这会,院里就只剩下宋虎和宋行安。过了劲,这娃慢慢收了声,不哭了。

宋虎瞧著好笑,伸手捏了一下他的胖脸。

“你咋这么精,二叔都不晓得你像谁。”

宋行安抽了抽鼻子,又啊啊两声。

正刚好,陈小珍从屋里出来,手里拿著一个小巧的葫芦瓢,几乎只有巴掌大。

平阳县当地盛產葫芦,因而宋家才能掏空晒乾这样小的葫芦来用。

这是给宋行安这个难搞的娃准备的。

用陶碗他不喝,用大的葫芦瓢他也不喝,只有如此他才肯喝水。

陈小珍从宋虎怀里抱过来宋行远,坐在院里的长凳上,將端碗斜著餵怀里的娃。

宋行远有些著急的仰头喝,嚎了这么久自然已经口乾。

宋虎见此,说怕一声回了屋里。

宋微仪去了厨房忙活,再过一些时辰就能吃晚食。

日薄西落,宋柱才回来。

人一回来,来不及吃晚饭,宋虎就拉著家中几人说了信里的事。

宋溪在信中写道,愿他们能够藉助贺家与这边通商的关係,举家迁往江南。

如今陕南一带风声鹤唳,战乱怕是旦夕將至。

届时极大可能会出现强征壮丁、逼迫老弱妇孺充役卖命的事,多处地方多半难以避免。

平阳县如今平安无事,但距离不远的地带已经有了这样的苗头。宋溪不希望,也不愿意留下亲人再赌。

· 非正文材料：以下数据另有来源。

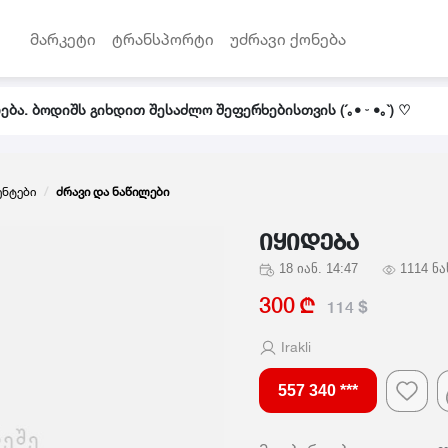
მარკეტი
ტრანსპორტი
უძრავი ქონება
ბა. ბოდიშს გიხდით შესაძლო შეფერხებისთვის (´｡• ᵕ •｡`) ♡
ენტები
ძრავი და ნაწილები
იყიდება
18 იან. 14:47
1114 ნა
300
114
Irakli
557 340 ***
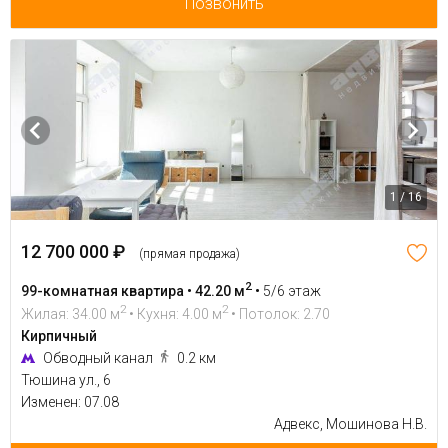
Позвонить
1 / 16
12 700 000 ₽
(прямая продажа)
2
99-комнатная квартира • 42.20 м
•
5/6 этаж
2
2
Жилая: 34.00 м
• Кухня: 4.00 м
• Потолок: 2.70
Кирпичный
Обводный канал
0.2 км
Тюшина ул., 6
Изменен: 07.08
Адвекс, Мошинова Н.В.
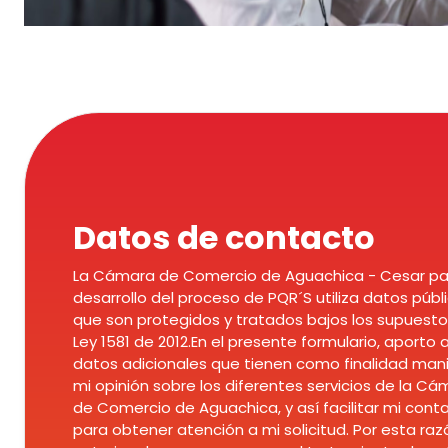
Datos de contacto
La Cámara de Comercio de Aguachica - Cesar pa
desarrollo del proceso de PQR´S utiliza datos públi
que son protegidos y tratados bajos los supuesto
Ley 1581 de 2012.En el presente formulario, aporto 
datos adicionales que tienen como finalidad man
mi opinión sobre los diferentes servicios de la Cá
de Comercio de Aguachica, y así facilitar mi cont
para obtener atención a mi solicitud. Por esta raz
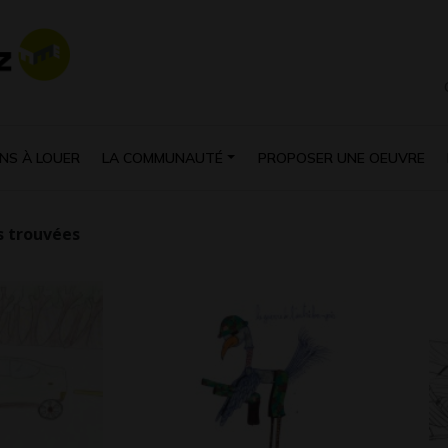
NS À LOUER
LA COMMUNAUTÉ
PROPOSER UNE OEUVRE
 trouvées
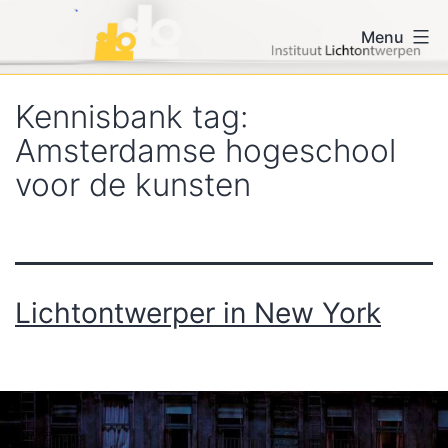
Ga
iLo voor vormgevers en
Menu
naar
lichtontwerpers
de
inhoud
Kennisbank tag:
Amsterdamse hogeschool
voor de kunsten
Lichtontwerper in New York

人生在世,必然会有诸多遗憾,但察觉到会出现的遗憾,应当尽力隔绝。

若真的出现以上情况,宋溪不愿见到,老两口也受不住。

从前还未出发江南,不知前路如何。贸然带领全家,显然不妥。

老师已经帮助良多,更因如此,宋溪不能带著家中人一起搬迁,实在是过度劳烦对方,也是对家中的不负责。

而今老家局势动盪,宋溪等已经算在姑苏站稳脚跟。

如今安稳下来,正是南迁的最佳时机,再晚些,怕是想走也走不脱了。

宋溪在信中言明情况。

宋行远如今读了几年书,虽说还是没有把握拿到童生功名,但读书使人明智,也给人机会能看得更长远。

因而在宋虎要回来与家中商量的时候,他就著宋溪的想法,与宋虎刨根说到底。

他的意思很明显,要听小叔的,搬迁到姑苏。

宋虎將宋行远的话说了出来,又將信件交给陈玉莹。

作为目前场上识字最多,学问最高的女子,自然由她来念信。

待陈玉莹读完,宋虎赶紧把准备好的加了糖的水递过去,对方接过喝下。

听完信里的內容,宋家几人面面相覷。

宋虎没有表明態度,此刻他的心里还满是纠结,只希望其他人能拿个主意,让他漂泊不定的心静下来。

捫心自问,宋虎其实愿意前往。

先前在西安时,宋虎便一心要跟著去姑苏,只可惜终究没能成行。

如今机会就摆在眼前,境况却已不同往昔。

他心里有了很多顾虑,叫人犹豫。

虎头如今还小,店还开著,拥有的一切都在这边。

他们这一去,这些东西都要割捨,等日后回来了,还不知是什么光景。